### What the task asks
Please copy every record below exactly, but leave the pictures out.

-----

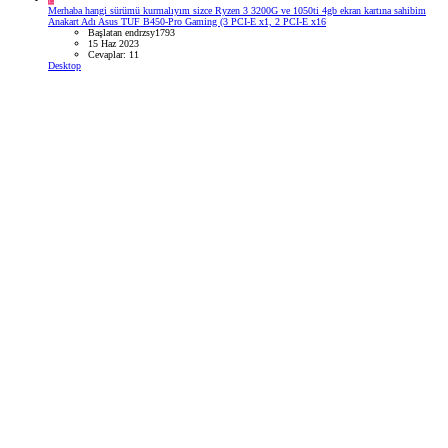
Merhaba hangi sürümü kurmalıyım sizce Ryzen 3 3200G ve 1050ti 4gb ekran kartına sahibim
Anakart Adı Asus TUF B450-Pro Gaming (3 PCI-E x1, 2 PCI-E x16
Başlatan endrzsy1793
15 Haz 2023
Cevaplar: 11
Desktop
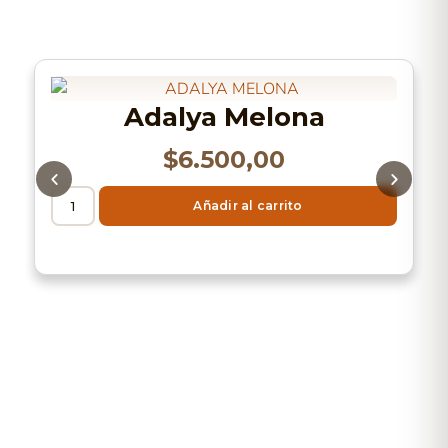
Adalya Melona
$
6.500,00
Añadir al carrito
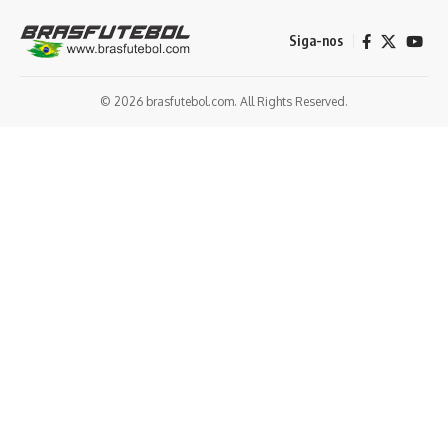
Siga-nos
© 2026 brasfutebol.com. All Rights Reserved.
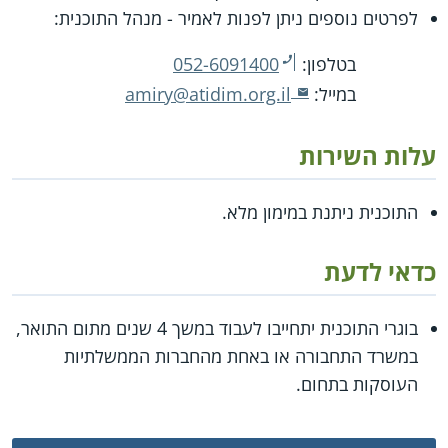
לפרטים נוספים ניתן לפנות לאמיר - מנהל התוכנית:
בטלפון:
052-6091400
במייל:
amiry@atidim.org.il
עלות השירות
התוכנית ניתנת במימון מלא.
כדאי לדעת
בוגרי התוכנית יתחייבו לעבוד במשך 4 שנים מתום התואר,
במשרד התחבורה או באחת מהחברות הממשלתיות
העוסקות בתחום.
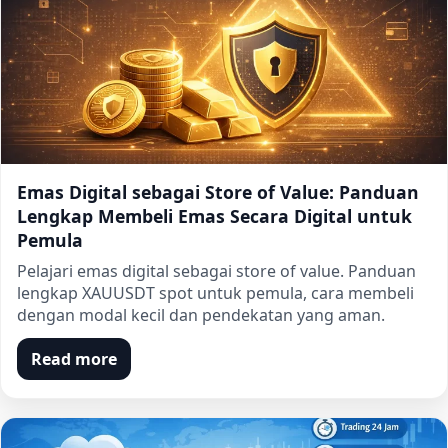
Emas Digital sebagai Store of Value: Panduan
Lengkap Membeli Emas Secara Digital untuk
Pemula
Pelajari emas digital sebagai store of value. Panduan
lengkap XAUUSDT spot untuk pemula, cara membeli
dengan modal kecil dan pendekatan yang aman.
Read more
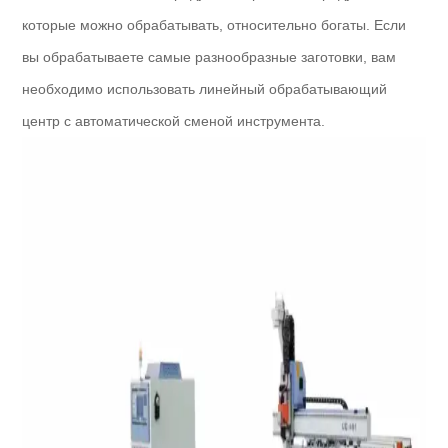
которые можно обрабатывать, относительно богаты. Если
вы обрабатываете самые разнообразные заготовки, вам
необходимо использовать линейный обрабатывающий
центр с автоматической сменой инструмента.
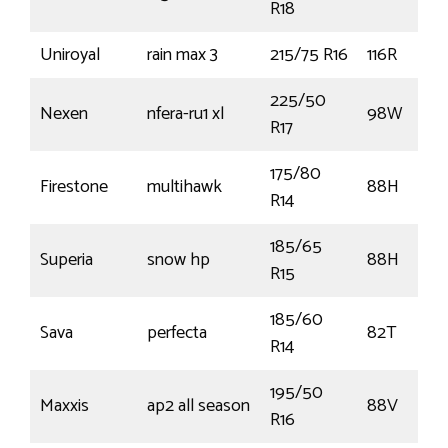
R18
Uniroyal
rain max 3
215/75 R16
116R
225/50
Nexen
nfera-ru1 xl
98W
R17
175/80
Firestone
multihawk
88H
R14
185/65
Superia
snow hp
88H
R15
185/60
Sava
perfecta
82T
R14
195/50
Maxxis
ap2 all season
88V
R16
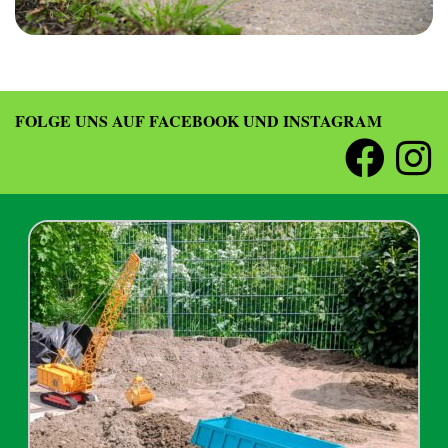
FOLGE UNS AUF FACEBOOK UND INSTAGRAM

-----

### Solution for this problem
Merhaba hangi sürümü kurmalıyım sizce Ryzen 3 3200G ve 1050ti 4gb ekran kartına sahibim
Anakart Adı Asus TUF B450-Pro Gaming (3 PCI-E x1, 2 PCI-E x16
Başlatan endrzsy1793
15 Haz 2023
Cevaplar: 11
Desktop
Adalya Melona
$
6.500,00
Añadir al carrito
Siga-nos
© 2026 brasfutebol.com. All Rights Reserved.
לפרטים נוספים ניתן לפנות לאמיר - מנהל התוכנית:
בטלפון:
052-6091400
במייל:
amiry@atidim.org.il
עלות השירות
התוכנית ניתנת במימון מלא.
כדאי לדעת
בוגרי התוכנית יתחייבו לעבוד במשך 4 שנים מתום התואר,
במשרד התחבורה או באחת מהחברות הממשלתיות
העוסקות בתחום.
Emas Digital sebagai Store of Value: Panduan
Lengkap Membeli Emas Secara Digital untuk
Pemula
Pelajari emas digital sebagai store of value. Panduan
lengkap XAUUSDT spot untuk pemula, cara membeli
dengan modal kecil dan pendekatan yang aman.
Read more
которые можно обрабатывать, относительно богаты. Если
вы обрабатываете самые разнообразные заготовки, вам
необходимо использовать линейный обрабатывающий
центр с автоматической сменой инструмента.
R18
Uniroyal
rain max 3
215/75 R16
116R
225/50
Nexen
nfera-ru1 xl
98W
R17
175/80
Firestone
multihawk
88H
R14
185/65
Superia
snow hp
88H
R15
185/60
Sava
perfecta
82T
R14
195/50
Maxxis
ap2 all season
88V
R16
FOLGE UNS AUF FACEBOOK UND INSTAGRAM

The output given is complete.